Part One
* My China Library UPDATE of 2025 brings a cross-section of new books to the reader's attention, including two astonishing corporate histories, first of Apple Computer and its capture by the Chinese Communist Party (CCP), and second the telecoms giant Huawei, a company that echoes the culture of the CCP in almost every respect.
* Other reviews address books on subjects such as espionage, social conditions, and China's threat to America. Their authors range from CCP defenders to unapologetic American hawks.
* Here's an extract from the Introduction:
* "At the very least this current volume will give you the flavor of My China Library, with the added interest of books hot-from-the-press.

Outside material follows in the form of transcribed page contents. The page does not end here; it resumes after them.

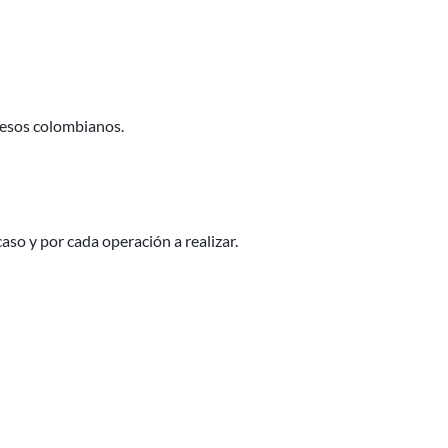
pesos colombianos.
 caso y por cada operación a realizar.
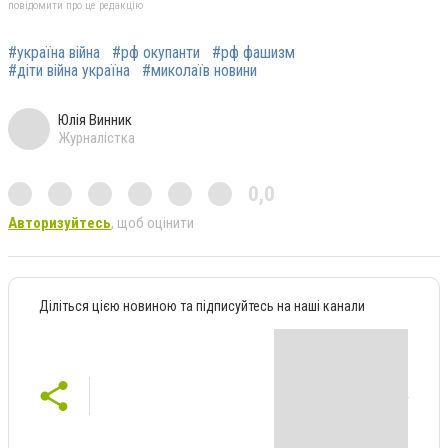
повідомити про це редакцію
#україна війна
#рф окупанти
#рф фашизм
#діти війна україна
#миколаїв новини
Юлія Винник
Журналістка
0,0
Авторизуйтесь
, щоб оцінити
Діліться цією новиною та підписуйтесь на наші канали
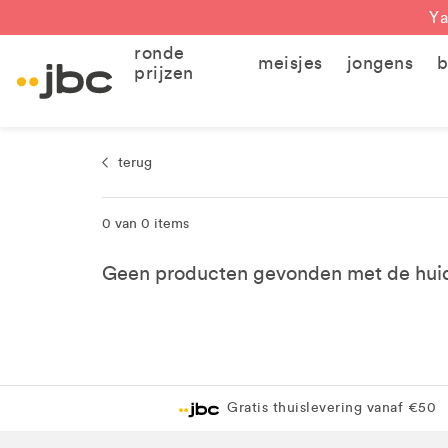
Ya
ronde
meisjes
jongens
b
prijzen
terug
0 van 0 items
Geen producten gevonden met de huidig
Gratis thuislevering vanaf €50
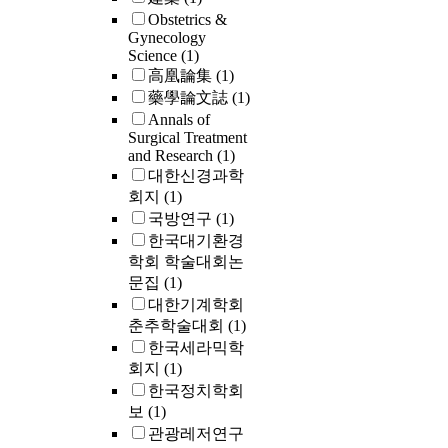
Obstetrics &
Gynecology
Science
(1)
高凰論集
(1)
藥學論文誌
(1)
Annals of
Surgical Treatment
and Research
(1)
대한신경과학
회지
(1)
국방연구
(1)
한국대기환경
학회 학술대회논
문집
(1)
대한기계학회
춘추학술대회
(1)
한국세라믹학
회지
(1)
한국정치학회
보
(1)
관광레저연구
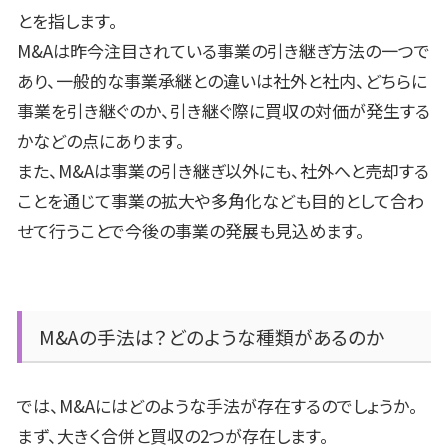
とを指します。
M&Aは昨今注目されている事業の引き継ぎ方法の一つで
あり、一般的な事業承継との違いは社外と社内、どちらに
事業を引き継ぐのか、引き継ぐ際に買収の対価が発生する
かなどの点にあります。
また、
M&A
は事業の引き継ぎ以外にも、社外へと売却する
ことを通じて事業の拡大や多角化なども目的として合わ
せて行うことで今後の事業の発展も見込めます。
M&A
の手法は？どのような種類があるのか
では、
M&A
にはどのような手法が存在するのでしょうか。
まず、大きく合併と買収の
2
つが存在します。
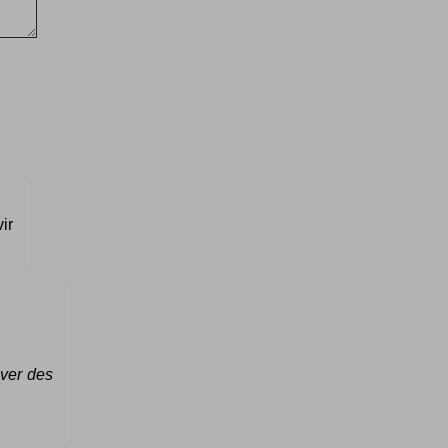
ir
uver des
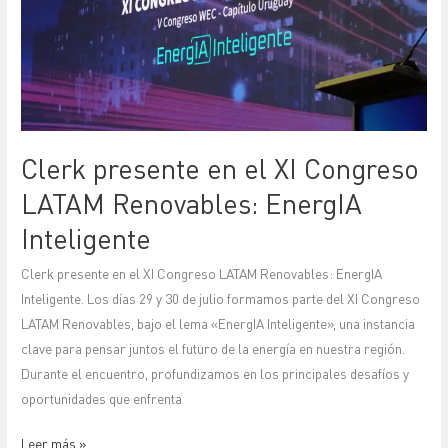
XI
Congreso
LATAM
Renovables:
EnergIA
Inteligente
Clerk presente en el XI Congreso
LATAM Renovables: EnergIA
Inteligente
Clerk presente en el XI Congreso LATAM Renovables: EnergIA
Inteligente. Los días 29 y 30 de julio formamos parte del XI Congreso
LATAM Renovables, bajo el lema «EnergIA Inteligente», una instancia
clave para pensar juntos el futuro de la energía en nuestra región.
Durante el encuentro, profundizamos en los principales desafíos y
oportunidades que enfrenta
Leer más »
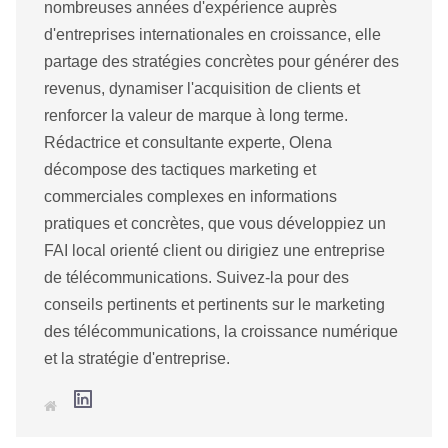
nombreuses années d'expérience auprès
d'entreprises internationales en croissance, elle
partage des stratégies concrètes pour générer des
revenus, dynamiser l'acquisition de clients et
renforcer la valeur de marque à long terme.
Rédactrice et consultante experte, Olena
décompose des tactiques marketing et
commerciales complexes en informations
pratiques et concrètes, que vous développiez un
FAI local orienté client ou dirigiez une entreprise
de télécommunications. Suivez-la pour des
conseils pertinents et pertinents sur le marketing
des télécommunications, la croissance numérique
et la stratégie d'entreprise.
L
S
i
i
n
t
k
e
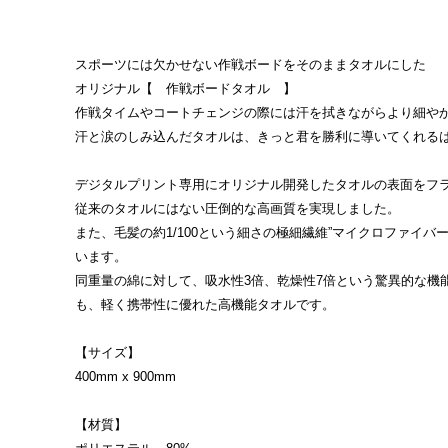
スポーツには欠かせない作戦ボードをそのままタオルにした
オリジナル【 作戦ボードタオル 】
作戦タイムやコートチェンジの際には汗を拭きながらより細や
汗と涙のしみ込んだタオルは、きっと君を勝利に導いてくれるはず
デジタルプリント専用にオリジナル開発したタオルの表面をフ
従来のタオルにはない圧倒的な高画質を実現しました。
また、毛髪の約1/100という細さの極細繊維”マイクロファイバー
います。
同重量の綿に対して、吸水性3倍、乾燥性7倍という驚異的な機
も、軽く携帯性に優れた高機能タオルです。
【サイズ】
400mm x 900mm
【材質】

* "As regards the immediate future: there is little doubt that China is currently experiencing severe financial problems that no amount of false accounting can conceal. The political repercussions will be equally serious, resulting in major changes within the CCP.
* "In the absence of democratic controls, the Party can stabilize only by internal forces testing their strength against each other until the weaker group backs down.
* "The key struggle is over who controls the military, because ultimately, as Mao noted, 'political power grows out of the barrel of a gun.'
* "Whatever happens in the future, we all need to understand China more fully."
Part Two
* In Part Two, the author offers a selection of reviews and commentaries from My China Library on works that were published from the 1950s onwards. Freda Utley's The China Story (1951) which correctly identified the CCP as hard-left Marxists rather than agrarian reformers; and Frank Dikötter's classic The Cultural Revolution: A People's History, 1962-1976 (2016).
* They include Freda Utley's The China Story (1951) which correctly identified the CCP as hard-left Marxists rather than agrarian reformers; and Frank Dikötter's classic The Cultural Revolution: A People's History, 1962-1976 (2016).
* Books such as A Treatise on Efficacy: Between Western and Chinese Thinking (2004), by François Jullien, take us deep into understanding some important aspects of Chinese thought; while Paul Midler's What's Wrong with China? (2018) examines the prevailing business culture and deconstructs some of the myths that are commonly circulated about China.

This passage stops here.